-------- DATASET RECORDS --------

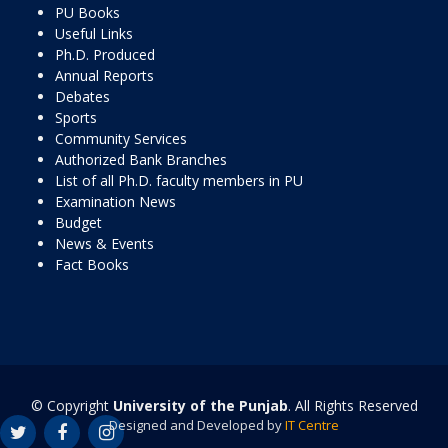
PU Books
Useful Links
Ph.D. Produced
Annual Reports
Debates
Sports
Community Services
Authorized Bank Branches
List of all Ph.D. faculty members in PU
Examination News
Budget
News & Events
Fact Books
© Copyright
University of the Punjab
. All Rights Reserved
Designed and Developed by
IT Centre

--------

Every record must be duplicated exactly, except for the pictures, which are left out.

ANSWER BOX:
PU Books
Useful Links
Ph.D. Produced
Annual Reports
Debates
Sports
Community Services
Authorized Bank Branches
List of all Ph.D. faculty members in PU
Examination News
Budget
News & Events
Fact Books
© Copyright
University of the Punjab
. All Rights Reserved
Designed and Developed by
IT Centre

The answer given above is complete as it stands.